The reader is drawn into these scenes with hauntingly beautiful phrases that hold you in an unsettling juxtaposition of beauty and fear, anxiety and attraction.
“For John, For Coltrane”
This is romance
of the reed,
brutal, and all
the while background
ballads play.
They say he looked ten
years older than the music;
they say the music used
his body more
than love.
This is a melodious portrait of a man who is consumed by what he does as much as who he is; as if he writhes through the music even as it writhes through him.

I was equally riveted by the ekphrastic: “Portrait of a Girl, 1942 (Based on the Jan Lukas photograph of Vendulka Vogelova, taken a few hours before the young girl was transported to a concentration camp)”

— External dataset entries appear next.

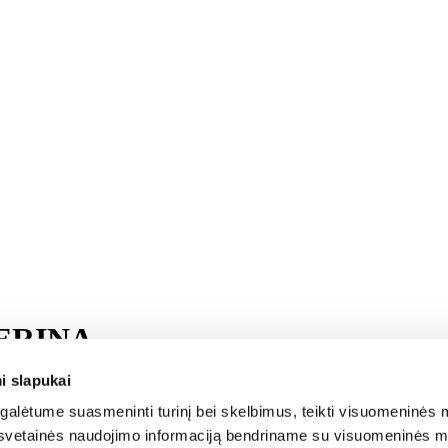
TERINA
i slapukai
IS </span>
alėtume suasmeninti turinį bei skelbimus, teikti visuomeninės m
email
share
o, svetainės naudojimo informaciją bendriname su visuomeninės m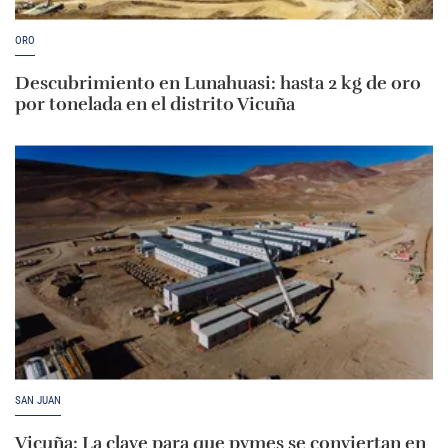
ORO
Descubrimiento en Lunahuasi: hasta 2 kg de oro
por tonelada en el distrito Vicuña
SAN JUAN
Vicuña: La clave para que pymes se conviertan en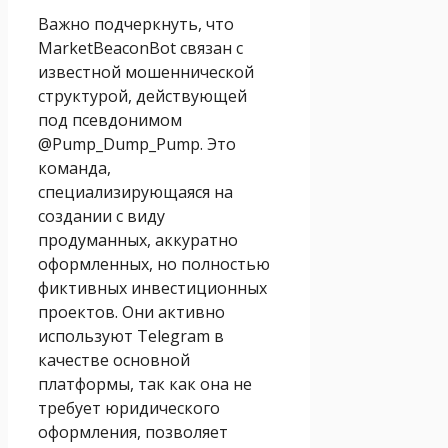
Важно подчеркнуть, что
MarketBeaconBot связан с
известной мошеннической
структурой, действующей
под псевдонимом
@Pump_Dump_Pump. Это
команда,
специализирующаяся на
создании с виду
продуманных, аккуратно
оформленных, но полностью
фиктивных инвестиционных
проектов. Они активно
используют Telegram в
качестве основной
платформы, так как она не
требует юридического
оформления, позволяет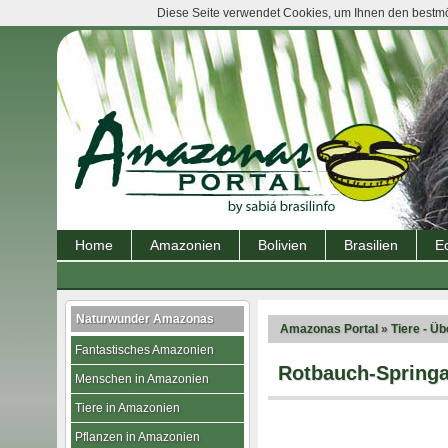
Diese Seite verwendet Cookies, um Ihnen den bestmög
Home
Amazonien
Bolivien
Brasilien
E
Naturwunder Amazonas
Amazonas Portal
»
Tiere - Üb
Fantastisches Amazonien
Rotbauch-Springa
Menschen in Amazonien
Tiere in Amazonien
Pflanzen in Amazonien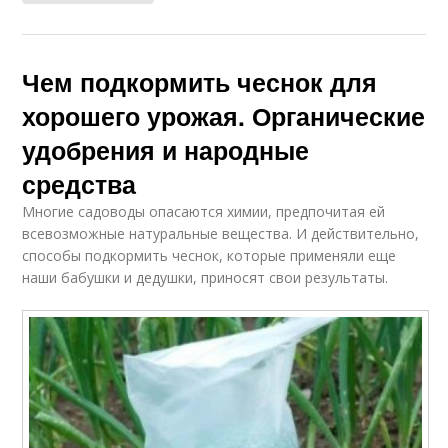
Чем подкормить чеснок для
хорошего урожая. Органические
удобрения и народные
средства
Многие садоводы опасаются химии, предпочитая ей
всевозможные натуральные вещества. И действительно,
способы подкормить чеснок, которые применяли еще
наши бабушки и дедушки, приносят свои результаты.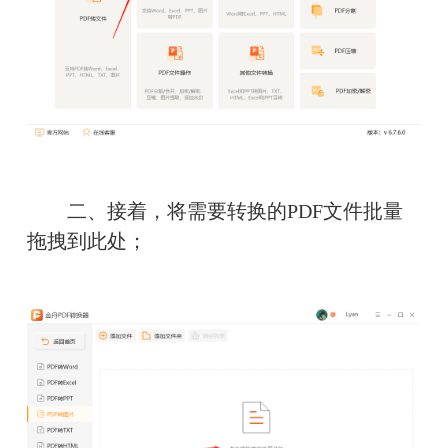
　　二、接着，将需要转换的PDF文件批量
拖拽到此处；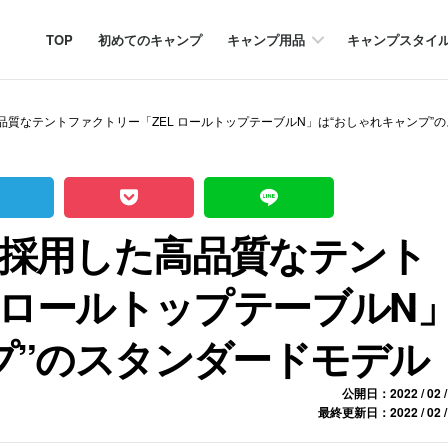
TOP
初めてのキャンプ
キャンプ用品
キャンプスタイ
質なテントファクトリー「ZEL ロールトップテーブルN」は“おしゃれキャンプ”
採用した高品質なテント
 ロールトップテーブルN
プ”のスタンダードモデル
公開日：2022 / 02 /
最終更新日：2022 / 02 /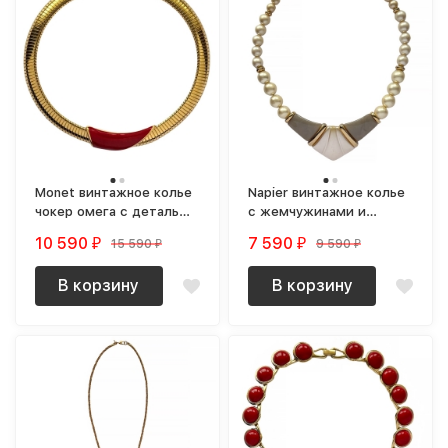
Monet винтажное колье
Napier винтажное колье
чокер омега с деталью
с жемчужинами и
с красной эмалью
крупной вставкой
10 590
7 590
15 590
9 590
₽
₽
₽
₽
В корзину
В корзину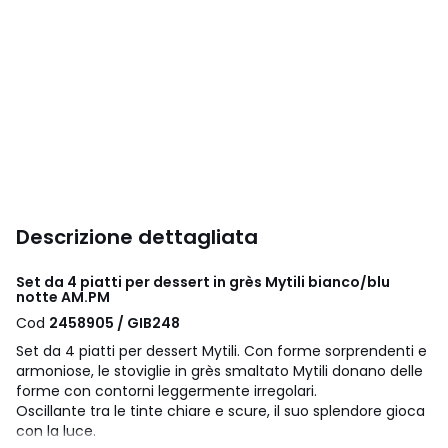
Descrizione dettagliata
Set da 4 piatti per dessert in grès Mytili bianco/blu
notte AM.PM
Cod
2458905 / GIB248
Set da 4 piatti per dessert Mytili. Con forme sorprendenti e
armoniose, le stoviglie in grès smaltato Mytili donano delle
forme con contorni leggermente irregolari.
Oscillante tra le tinte chiare e scure, il suo splendore gioca
con la luce.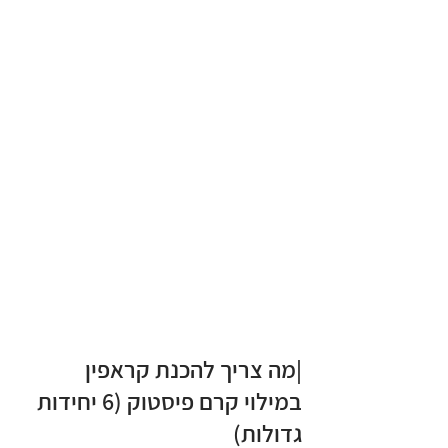
|מה צריך להכנת קראפין 
במילוי קרם פיסטוק (6 יחידות 
גדולות)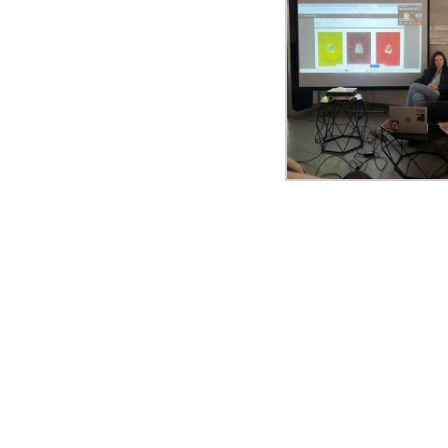
15.02 о 15:00: Ме
15.02.2025 -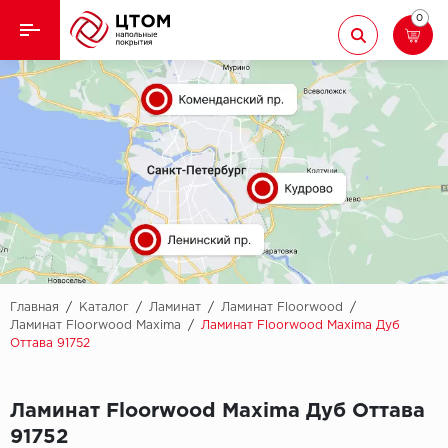
0
Назад
Назад
Кварцвиниловая плитка
Aberhof
Ламинат
Adelar
Ковролин
Alfa
Линолеум
AllureFloor
Паркет
Alpine floor
Главная
/
Каталог
/
Ламинат
/
Ламинат Floorwood
/
Ламинат Floorwood Maxima
/
Ламинат Floorwood Maxima Дуб
Оттава 91752
Паркетная доска
Aquamax
Плинтус
Arbiton
Ламинат Floorwood Maxima Дуб Оттава
91752
Подложка
Berry Alloc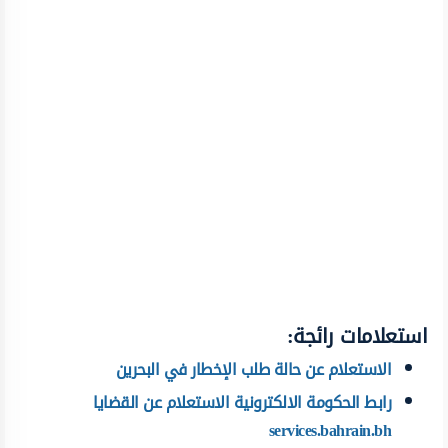
استعلامات رائجة:
الاستعلام عن حالة طلب الإخطار في البحرين
رابط الحكومة الالكترونية الاستعلام عن القضايا
services.bahrain.bh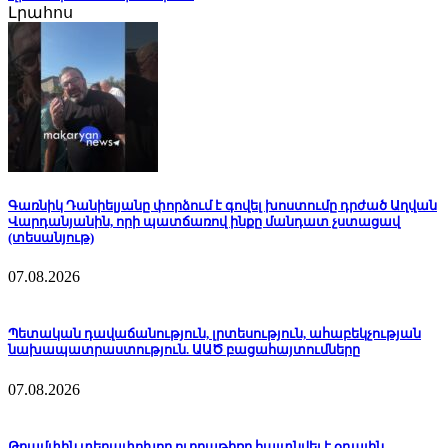
Լրահոս
Գառնիկ Դանիելյանը փորձում է գովել խոստումը դրժած Աղվան
Վարդանյանին, որի պատճառով ինքը մանդատ չստացավ
(տեսանյութ)
07.08.2026
Պետական դավաճանություն, լրտեսություն, ահաբեկչության
նախապատրաստություն. ԱԱԾ բացահայտումները
07.08.2026
Թրամփին տեղափոխող ուղղաթիռը հայտնվել է օդային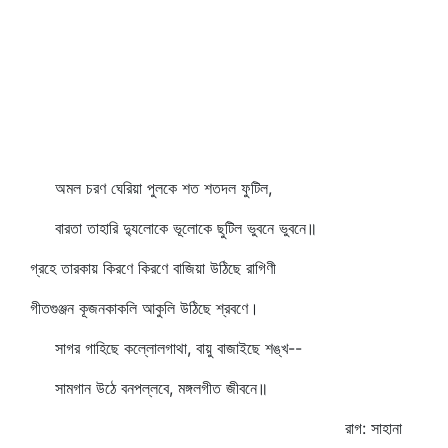
অমল চরণ ঘেরিয়া পুলকে শত শতদল ফুটিল,
বারতা তাহারি দ্যুলোকে ভূলোকে ছুটিল ভুবনে ভুবনে॥
গ্রহে তারকায় কিরণে কিরণে বাজিয়া উঠিছে রাগিণী
গীতগুঞ্জন কূজনকাকলি আকুলি উঠিছে শ্রবণে।
সাগর গাহিছে কল্লোলগাথা, বায়ু বাজাইছে শঙ্খ--
সামগান উঠে বনপল্লবে, মঙ্গলগীত জীবনে॥
রাগ: সাহানা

I am the mirror for all the world’s silence,
and the ones who slipped through without drawing
blood ...
I am the mirror for the one who is trembling
like a child who has noticed too much, eyes
hard olive pits ...

I am the mirror for all who choose
not to speak. I crack
in the dark. I shine in the snow.
I had such a strong vision of this girl from this poem that I needed to see if I could find a copy of this picture on the Internet. I found an image in a collection of Jan Lukas photos. Unfortunately, this photo was not labeled. Even so, it appears that Accardi has captured the tension, awe, fear, and combined stillness of this girl within the lines of her poem.

This collection holds such a variety of styles, voices, and images that I found myself moving from poem to poem completely absorbed in the depth, beauty, and elegance of her use of language. By the time you reach the end, it’s as if this collection explored more within its pages than sixteen poems could hold. The closing of “In Prague” sums the feeling I came away with after finishing this collection:
Take me where memory makes my legs move.
Take me where moss holds language.
Take me where we have a name for the things we do.